Data extracts:
****************

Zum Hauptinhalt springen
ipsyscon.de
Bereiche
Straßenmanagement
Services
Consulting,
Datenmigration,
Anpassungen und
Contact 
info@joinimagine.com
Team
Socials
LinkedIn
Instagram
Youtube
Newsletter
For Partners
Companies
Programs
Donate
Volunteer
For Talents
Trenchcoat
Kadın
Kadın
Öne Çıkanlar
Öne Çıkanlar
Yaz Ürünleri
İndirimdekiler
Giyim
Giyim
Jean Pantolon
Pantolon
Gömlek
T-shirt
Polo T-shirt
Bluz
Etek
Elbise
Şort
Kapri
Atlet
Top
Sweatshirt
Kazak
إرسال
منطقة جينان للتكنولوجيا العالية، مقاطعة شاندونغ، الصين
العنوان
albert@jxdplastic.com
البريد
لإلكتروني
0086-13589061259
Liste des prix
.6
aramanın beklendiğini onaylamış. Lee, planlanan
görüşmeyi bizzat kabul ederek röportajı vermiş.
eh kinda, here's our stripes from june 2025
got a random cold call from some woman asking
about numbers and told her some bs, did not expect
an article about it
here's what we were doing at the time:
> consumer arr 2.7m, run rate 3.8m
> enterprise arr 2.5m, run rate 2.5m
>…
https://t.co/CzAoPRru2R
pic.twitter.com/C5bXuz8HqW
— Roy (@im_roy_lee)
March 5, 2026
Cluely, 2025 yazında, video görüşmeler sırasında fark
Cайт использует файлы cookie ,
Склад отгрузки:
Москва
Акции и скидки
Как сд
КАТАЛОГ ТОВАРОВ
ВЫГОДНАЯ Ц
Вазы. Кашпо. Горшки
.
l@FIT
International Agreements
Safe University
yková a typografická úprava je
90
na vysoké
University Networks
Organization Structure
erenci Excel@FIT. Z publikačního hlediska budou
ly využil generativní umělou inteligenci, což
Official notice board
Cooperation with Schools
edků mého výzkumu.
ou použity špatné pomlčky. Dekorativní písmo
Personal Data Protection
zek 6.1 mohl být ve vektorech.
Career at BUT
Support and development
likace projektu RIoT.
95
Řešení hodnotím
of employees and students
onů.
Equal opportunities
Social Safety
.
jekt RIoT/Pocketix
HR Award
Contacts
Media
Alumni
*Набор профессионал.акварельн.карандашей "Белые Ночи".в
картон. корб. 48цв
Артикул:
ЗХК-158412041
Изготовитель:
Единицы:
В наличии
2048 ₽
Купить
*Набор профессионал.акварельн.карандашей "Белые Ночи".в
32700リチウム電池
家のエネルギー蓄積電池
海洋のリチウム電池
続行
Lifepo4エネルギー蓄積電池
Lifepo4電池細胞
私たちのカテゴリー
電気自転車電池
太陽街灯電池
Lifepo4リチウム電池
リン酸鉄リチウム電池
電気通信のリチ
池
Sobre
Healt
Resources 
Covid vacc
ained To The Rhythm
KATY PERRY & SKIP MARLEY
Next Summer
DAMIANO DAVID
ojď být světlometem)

****************

Exercise details: Write out the records again, exactly as given.

Task response:
Zum Hauptinhalt springen
ipsyscon.de
Bereiche
Straßenmanagement
Services
Consulting,
Datenmigration,
Anpassungen und
Contact 
info@joinimagine.com
Team
Socials
LinkedIn
Instagram
Youtube
Newsletter
For Partners
Companies
Programs
Donate
Volunteer
For Talents
Trenchcoat
Kadın
Kadın
Öne Çıkanlar
Öne Çıkanlar
Yaz Ürünleri
İndirimdekiler
Giyim
Giyim
Jean Pantolon
Pantolon
Gömlek
T-shirt
Polo T-shirt
Bluz
Etek
Elbise
Şort
Kapri
Atlet
Top
Sweatshirt
Kazak
إرسال
منطقة جينان للتكنولوجيا العالية، مقاطعة شاندونغ، الصين
العنوان
albert@jxdplastic.com
البريد
لإلكتروني
0086-13589061259
Liste des prix
.6
aramanın beklendiğini onaylamış. Lee, planlanan
görüşmeyi bizzat kabul ederek röportajı vermiş.
eh kinda, here's our stripes from june 2025
got a random cold call from some woman asking
about numbers and told her some bs, did not expect
an article about it
here's what we were doing at the time:
> consumer arr 2.7m, run rate 3.8m
> enterprise arr 2.5m, run rate 2.5m
>…
https://t.co/CzAoPRru2R
pic.twitter.com/C5bXuz8HqW
— Roy (@im_roy_lee)
March 5, 2026
Cluely, 2025 yazında, video görüşmeler sırasında fark
Cайт использует файлы cookie ,
Склад отгрузки:
Москва
Акции и скидки
Как сд
КАТАЛОГ ТОВАРОВ
ВЫГОДНАЯ Ц
Вазы. Кашпо. Горшки
.
l@FIT
International Agreements
Safe University
yková a typografická úprava je
90
na vysoké
University Networks
Organization Structure
erenci Excel@FIT. Z publikačního hlediska budou
ly využil generativní umělou inteligenci, což
Official notice board
Cooperation with Schools
edků mého výzkumu.
ou použity špatné pomlčky. Dekorativní písmo
Personal Data Protection
zek 6.1 mohl být ve vektorech.
Career at BUT
Support and development
likace projektu RIoT.
95
Řešení hodnotím
of employees and students
onů.
Equal opportunities
Social Safety
.
jekt RIoT/Pocketix
HR Award
Contacts
Media
Alumni
*Набор профессионал.акварельн.карандашей "Белые Ночи".в
картон. корб. 48цв
Артикул:
ЗХК-158412041
Изготовитель:
Единицы:
В наличии
2048 ₽
Купить
*Набор профессионал.акварельн.карандашей "Белые Ночи".в
32700リチウム電池
家のエネルギー蓄積電池
海洋のリチウム電池
続行
Lifepo4エネルギー蓄積電池
Lifepo4電池細胞
私たちのカテゴリー
電気自転車電池
太陽街灯電池
Lifepo4リチウム電池
リン酸鉄リチウム電池
電気通信のリチ
池
Sobre
Healt
Resources 
Covid vacc
ained To The Rhythm
KATY PERRY & SKIP MARLEY
Next Summer
DAMIANO DAVID
ojď být světlometem)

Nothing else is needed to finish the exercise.